I’m heading for the Outer Banks at the end of the week and I’m excited—not only by the prospect of some down-time at the ocean, but also by the promise of hours of uninterrupted time to read. When I worked as a bookseller, the publisher reps would invariably try to sell certain titles as “the perfect beach read.” Actually, “beach reading” is a fairly broad category. It’s usually a book that goes down easy but it can be any author from Sophie Kinsella to Clive Cussler to Michael Chabon. Some people prefer non-fiction and there are certainly some beach worthy titles out there (Under the Banner of Heaven and The Tipping Point are two that come immediately to my mind) but for my beach reading it’s fiction all the way. I’m normally an enthusiastic reader of non-fiction but somehow it just doesn’t hold my interest near the waves as a well as a work of writing that carries me away to a different time and place. My co-worker and car pool buddy, Fran, describes a similar phenomenon. She is reading Agatha Christie but says that she is only able to read her when she’s away from home.

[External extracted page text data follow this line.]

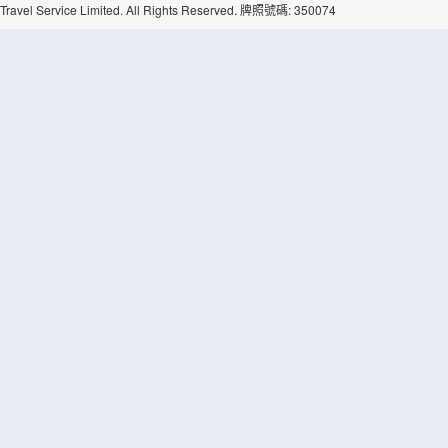
Travel Service Limited. All Rights Reserved. 牌照號碼: 350074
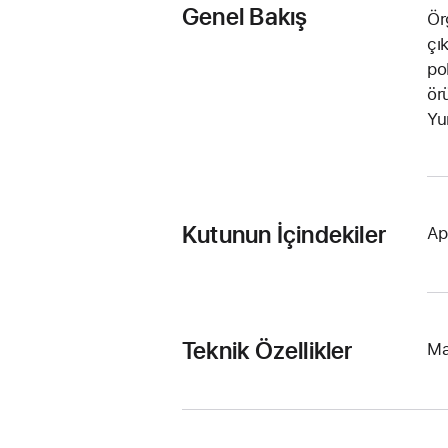
Genel Bakış
Ör
çı
po
ör
Yu
Kutunun İçindekiler
Ap
Teknik Özellikler
Ma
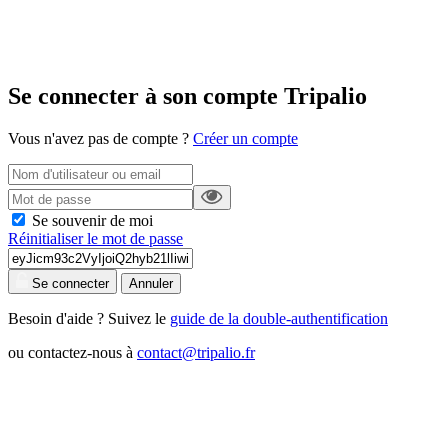
Se connecter à son compte Tripalio
Vous n'avez pas de compte ?
Créer un compte
Se souvenir de moi
Réinitialiser le mot de passe
Se connecter
Annuler
Besoin d'aide ? Suivez le
guide de la double-authentification
ou contactez-nous à
contact@tripalio.fr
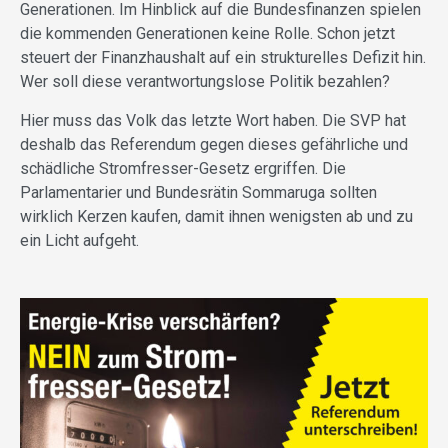
Generationen. Im Hinblick auf die Bundesfinanzen spielen
die kommenden Generationen keine Rolle. Schon jetzt
steuert der Finanzhaushalt auf ein strukturelles Defizit hin.
Wer soll diese verantwortungslose Politik bezahlen?
Hier muss das Volk das letzte Wort haben. Die SVP hat
deshalb das Referendum gegen dieses gefährliche und
schädliche Stromfresser-Gesetz ergriffen. Die
Parlamentarier und Bundesrätin Sommaruga sollten
wirklich Kerzen kaufen, damit ihnen wenigsten ab und zu
ein Licht aufgeht.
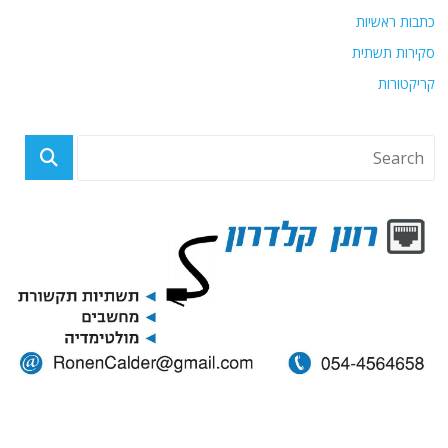
כתבות ראשיות
סקירות תשתית
קריקטורות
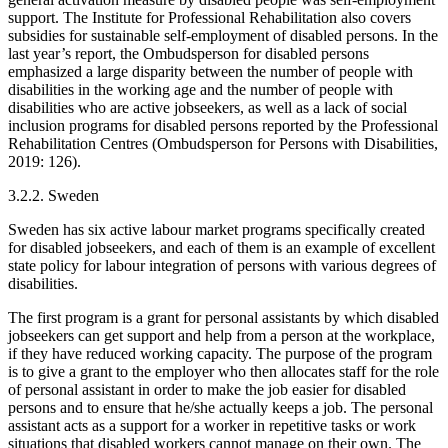
support. The Institute for Professional Rehabilitation also covers
subsidies for sustainable self-employment of disabled persons. In the
last year’s report, the Ombudsperson for disabled persons
emphasized a large disparity between the number of people with
disabilities in the working age and the number of people with
disabilities who are active jobseekers, as well as a lack of social
inclusion programs for disabled persons reported by the Professional
Rehabilitation Centres (Ombudsperson for Persons with Disabilities,
2019: 126).
3.2.2. Sweden
Sweden has six active labour market programs specifically created
for disabled jobseekers, and each of them is an example of excellent
state policy for labour integration of persons with various degrees of
disabilities.
The first program is a grant for personal assistants by which disabled
jobseekers can get support and help from a person at the workplace,
if they have reduced working capacity. The purpose of the program
is to give a grant to the employer who then allocates staff for the role
of personal assistant in order to make the job easier for disabled
persons and to ensure that he/she actually keeps a job. The personal
assistant acts as a support for a worker in repetitive tasks or work
situations that disabled workers cannot manage on their own. The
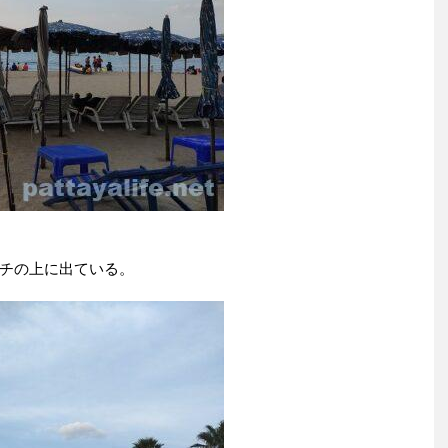
チの上に出ている。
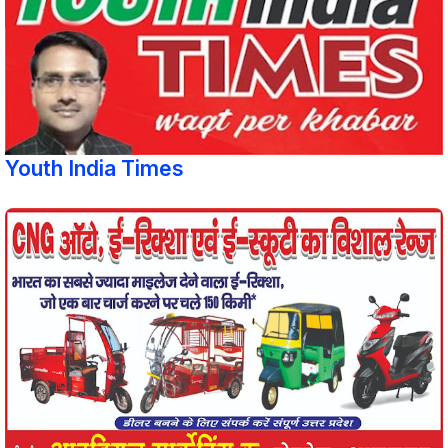
Youth India Times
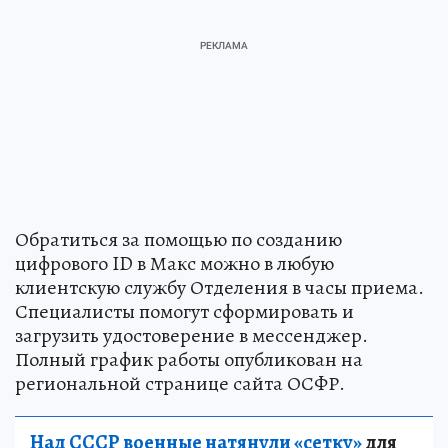
Обратиться за помощью по созданию
цифрового ID в Макс можно в любую
клиентскую службу Отделения в часы приема.
Специалисты помогут сформировать и
загрузить удостоверение в мессенджер.
Полный график работы опубликован на
региональной странице сайта ОСФР.
Над СССР военные натянули «сетку»
для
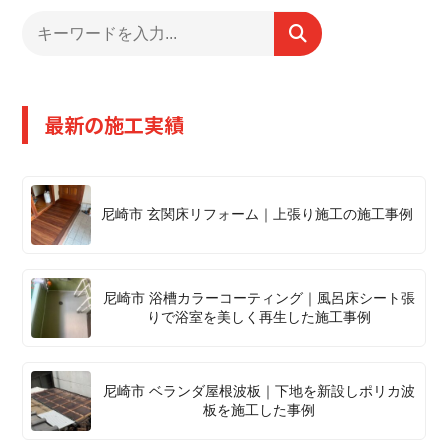
最新の施工実績
尼崎市 玄関床リフォーム｜上張り施工の施工事例
尼崎市 浴槽カラーコーティング｜風呂床シート張
りで浴室を美しく再生した施工事例
尼崎市 ベランダ屋根波板｜下地を新設しポリカ波
板を施工した事例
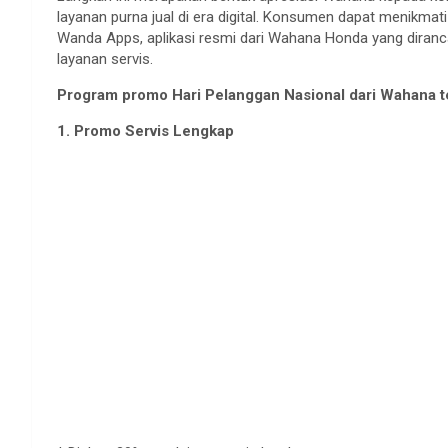
layanan
purna
jual
di era digital.
Konsumen
dapat
menikmati
Wanda Apps,
aplikasi
resmi
dari
Wahana
Honda yang
diran
layanan
servis
.
Program promo Hari
Pelanggan
Nasional
dari
Wahana
t
1. Promo
Servis
Lengkap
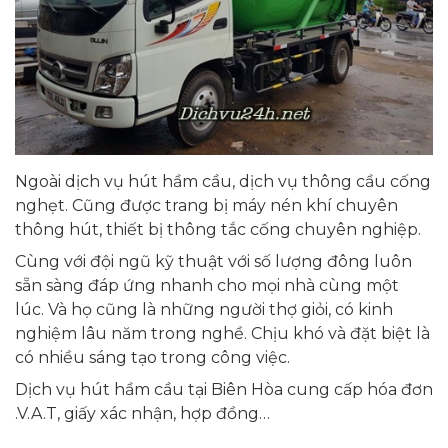
Ngoài dịch vụ hút hầm cầu, dịch vụ thông cầu cống
nghẹt. Cũng được trang bị máy nén khí chuyên
thông hút, thiết bị thông tắc cống chuyên nghiệp.
Cùng với đội ngũ kỹ thuật với số lượng đông luôn
sẵn sàng đáp ứng nhanh cho mọi nhà cùng một
lúc. Và họ cũng là những người thợ giỏi, có kinh
nghiệm lâu năm trong nghề. Chịu khó và đặt biệt là
có nhiều sáng tạo trong công việc.
Dịch vụ hút hầm cầu tại Biên Hòa cung cấp hóa đơn
.V.A.T, giấy xác nhận, hợp đồng…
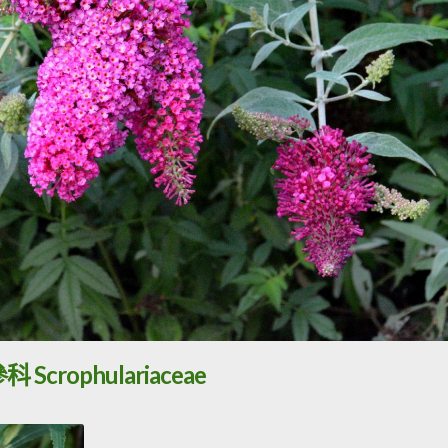
 Scrophulariaceae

For this trip, I will, as usual, be overpacking books but I figure that it’s better to have too many than not enough. That sad situation actually occurred one year and I was forced to run to the grocery store in Gulf Shores AL to buy an emergency paperback. It turned out to be Dark Debts by Karen Hall, an excellent horror novel set in and around Atlanta that scared me silly (for me, a good thing) and proved impossible to put down. This time around, I’ll be steeping myself in Regency England as I re-read some of my favorite Jane Austen, specifically Pride and Prejudice, Emma, and Northanger Abbey. Also coming along will be Georgette Heyer’s Frederica and The Grand Sophy. I’m excited as well about a new thriller writer I discovered recently, Cornelia Read, and I’ll be taking along her novels A Field of Darkness and The Invisible Boy. I also hope to take along The Paris Wife by Paula McClain, Shantaram by Gregory David Roberts, and I may re-read Caleb Carr’s The Alienist.
Do you need some ideas for your vacation reading?

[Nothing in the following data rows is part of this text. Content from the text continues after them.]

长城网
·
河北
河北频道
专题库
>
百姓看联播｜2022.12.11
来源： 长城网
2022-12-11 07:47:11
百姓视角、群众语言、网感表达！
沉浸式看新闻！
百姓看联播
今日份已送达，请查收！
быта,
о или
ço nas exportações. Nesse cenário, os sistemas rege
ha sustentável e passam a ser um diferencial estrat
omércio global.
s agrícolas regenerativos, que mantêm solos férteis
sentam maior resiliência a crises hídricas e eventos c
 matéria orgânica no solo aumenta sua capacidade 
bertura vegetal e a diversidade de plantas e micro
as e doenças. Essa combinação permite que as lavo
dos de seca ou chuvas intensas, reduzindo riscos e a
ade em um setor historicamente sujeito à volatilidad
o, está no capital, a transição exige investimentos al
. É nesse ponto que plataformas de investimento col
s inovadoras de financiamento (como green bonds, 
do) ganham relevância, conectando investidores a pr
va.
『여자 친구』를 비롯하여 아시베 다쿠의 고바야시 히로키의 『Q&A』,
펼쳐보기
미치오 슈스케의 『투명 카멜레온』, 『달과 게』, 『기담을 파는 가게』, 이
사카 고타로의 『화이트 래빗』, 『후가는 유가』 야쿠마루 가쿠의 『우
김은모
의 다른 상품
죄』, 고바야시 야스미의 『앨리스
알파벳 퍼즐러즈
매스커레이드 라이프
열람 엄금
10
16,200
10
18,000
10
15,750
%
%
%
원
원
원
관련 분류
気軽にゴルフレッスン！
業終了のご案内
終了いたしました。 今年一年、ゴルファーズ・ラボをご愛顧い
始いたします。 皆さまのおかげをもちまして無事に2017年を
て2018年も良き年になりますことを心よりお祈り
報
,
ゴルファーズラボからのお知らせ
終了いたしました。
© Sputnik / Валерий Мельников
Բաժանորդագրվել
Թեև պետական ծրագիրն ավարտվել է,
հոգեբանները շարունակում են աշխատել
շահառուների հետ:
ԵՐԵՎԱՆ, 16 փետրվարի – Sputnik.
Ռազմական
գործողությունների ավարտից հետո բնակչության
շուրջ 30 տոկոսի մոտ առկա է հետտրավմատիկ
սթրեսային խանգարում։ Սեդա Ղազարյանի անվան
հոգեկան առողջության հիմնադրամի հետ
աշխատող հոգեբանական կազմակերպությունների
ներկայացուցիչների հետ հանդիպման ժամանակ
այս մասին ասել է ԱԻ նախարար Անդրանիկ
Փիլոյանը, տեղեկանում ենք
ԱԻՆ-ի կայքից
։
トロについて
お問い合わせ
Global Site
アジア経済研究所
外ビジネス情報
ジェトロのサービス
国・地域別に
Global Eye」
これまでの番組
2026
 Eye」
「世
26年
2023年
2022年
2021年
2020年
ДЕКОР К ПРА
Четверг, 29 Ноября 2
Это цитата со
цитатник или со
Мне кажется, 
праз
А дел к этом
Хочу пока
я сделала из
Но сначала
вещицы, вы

This year, GoodReads is asking readers to cast their votes for top beach reads, and back in 2009 NPR asked readers and their own Books Board to nominate the 200 “best beach books ever”. You can check the lists out here and here and get inspiration for great new reading or books you’ve read before that you can enjoy rediscovering.
What are some of your favorite beach/vacation reads?